Let's go through each configuration and explain its purpose and implications:

#### <mark style="color:blue;">`train_on_inputs: false`</mark>

* This configuration determines whether to include or mask out the human's prompt from the training labels.
* When set to `false`, the model will not train on the human's prompt, meaning that the prompt will be excluded from the training labels.
* In other words, the model will only learn from the desired output or response and not from the input prompt.
* This is useful when you want the model to generate responses based on the given prompts without explicitly learning to reproduce the prompts themselves.
* By masking out the human's prompt, the model can focus on learning the mapping between the prompt and the desired output.

#### <mark style="color:blue;">`group_by_length: false`</mark>

* This configuration controls whether to group similarly sized data together to minimise padding during training.
* When set to `false`, the data will not be grouped by length and will be processed in the order it appears in the dataset.
* Grouping data by length can be beneficial when working with variable-length sequences, as it helps to reduce the amount of padding needed.
* Padding is the process of adding dummy tokens to shorter sequences to match the length of the longest sequence in a batch.
* By grouping similarly sized data together, you can minimize the amount of unnecessary padding, which can lead to more efficient memory usage and faster training.
* However, enabling `group_by_length` may result in slower data loading and preprocessing, as it requires downloading and sorting the entire dataset before training.
* It's also worth noting that when `group_by_length` is enabled, the training loss may exhibit an oscillating pattern due to the reordering of the data.
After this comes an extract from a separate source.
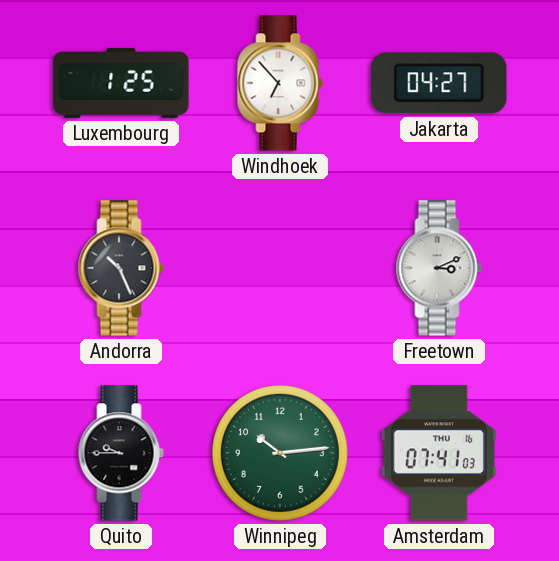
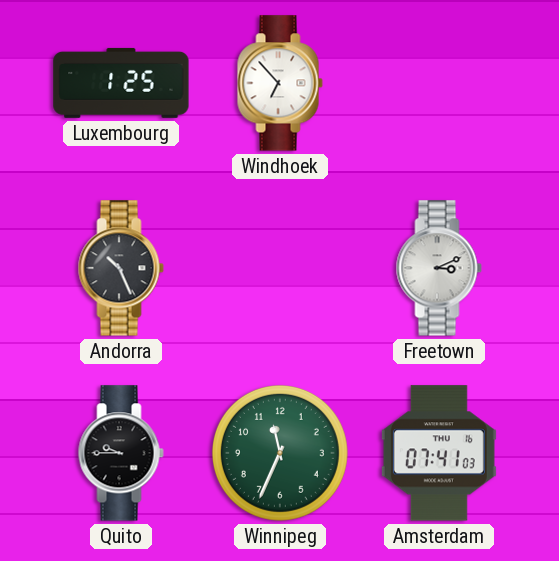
Jakarta: 04:27 -> none
Winnipeg: 10:14 -> 11:34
#### <mark style="color:blue;">`bf16: auto`</mark>

* This configuration relates to the use of BFloat16 (BF16) precision during training.
* BFloat16 is a 16-bit floating-point format that offers a wider dynamic range compared to the more common FP16 (Half-precision) format.
* When set to `auto`, the framework will automatically determine whether to use BF16 based on the available hardware and software support.
* If the hardware (e.g., GPU) and software (e.g., PyTorch version) support BF16, it will be used for training.
* BF16 can provide a good balance between computational efficiency and numeric precision, potentially leading to faster training times while maintaining model accuracy.
* However, the actual performance gains may vary depending on the specific hardware and model architecture.
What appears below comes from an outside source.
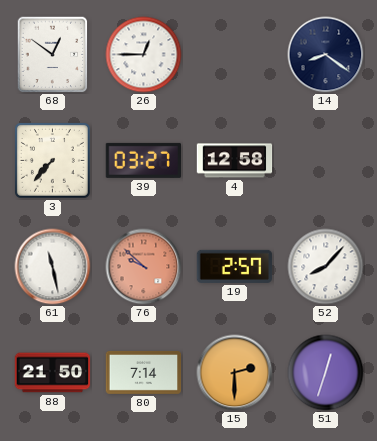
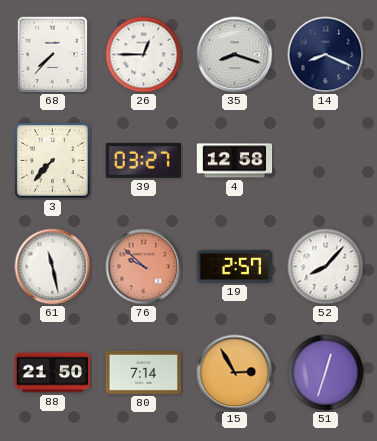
68: 12:51 -> 7:37
35: none -> 8:18
14: 8:21 -> 8:19
15: 2:30 -> 2:55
#### <mark style="color:blue;">`fp16:`</mark>

* This configuration is related to the use of FP16 (Half-precision) during training, but in the provided configuration, it is left empty.
* FP16 is a 16-bit floating-point format that offers reduced precision compared to the standard FP32 (Single-precision) format.
* Using FP16 can help to reduce memory usage and accelerate training on certain hardware (e.g., NVIDIA GPUs with Tensor Cores).
* However, the empty value suggests that FP16 is not being explicitly enabled or configured in this case.
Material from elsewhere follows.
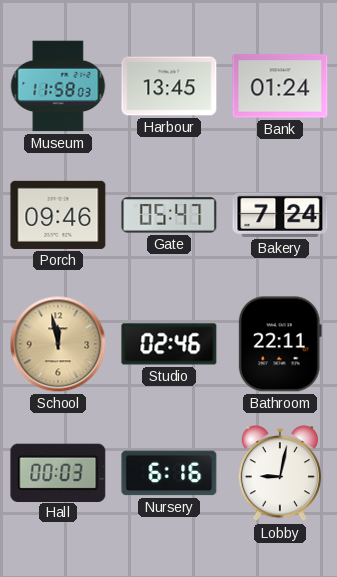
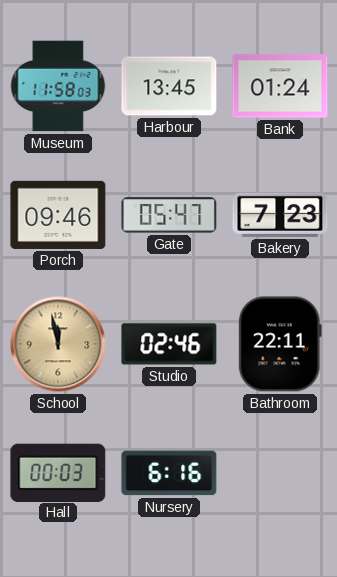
Bakery: 7:24 -> 7:23
Lobby: 9:02 -> none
#### <mark style="color:blue;">`tf32: true`</mark>

* This configuration is specific to NVIDIA GPUs and relates to the use of TensorFloat-32 (TF32) precision.
* TF32 is a 19-bit floating-point format that is used by default on NVIDIA Ampere architecture GPUs (e.g., NVIDIA A100) for certain operations, such as matrix multiplications and convolutions.
* When set to `true`, TF32 will be used for supported operations on compatible hardware.
* TF32 offers a balance between performance and precision, providing faster computation compared to FP32 while maintaining similar accuracy.
* Enabling TF32 can lead to improved training speeds on NVIDIA Ampere GPUs without significant impact on model quality.